Although it has no obvious clinical symptoms, it can be complicated by retroperitoneal hemorrhage and has a high tendency to become cancerous, with a cancer rate of 5.8% to 20% reported in foreign literature, and even kidney transplantation cannot eliminate the potential malignancy of ARCD. Therefore, patients with ARCD belong to the high-risk group of tumors and deserve attention and research.
(1) Pathological basis
The sonographic features of ARCD depend on the pathological basis, with a thick and gross cyst wall and irregular morphology, which is consistent with ARCD consisting of tubular basement membrane changes, epithelial hyperplasia, interstitial fibrosis and tubular dilatation.
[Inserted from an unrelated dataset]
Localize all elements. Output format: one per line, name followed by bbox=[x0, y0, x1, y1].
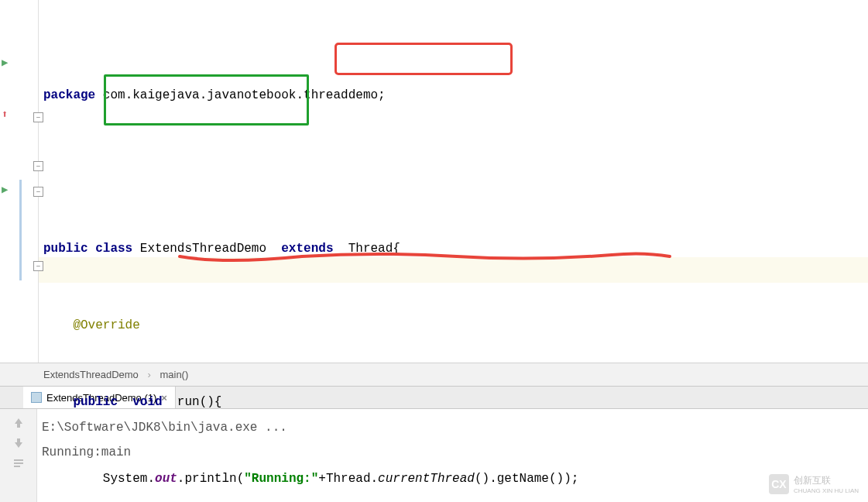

ARCD is a prominent local manifestation of diffuse lesions.
(2) Ultrasound findings
The sonogram of ARCD has the following characteristics: (1) the cyst wall is thicker and grosser than that of simple cysts, and some of the cyst wall is accompanied by dotted strong echogenicity on one side; (2) the morphology is irregular; (3) small cysts are common; (4) multiple cysts are predominant, or single cysts may occur; (5) cysts are mostly located in the lower pole of the kidney, mostly accumulating in both kidneys, with the right kidney slightly more than the left kidney; (6) the size of cysts does not change on follow-up.
In conclusion, ultrasound can help to screen for cystic kidney disease and is the imaging method of choice.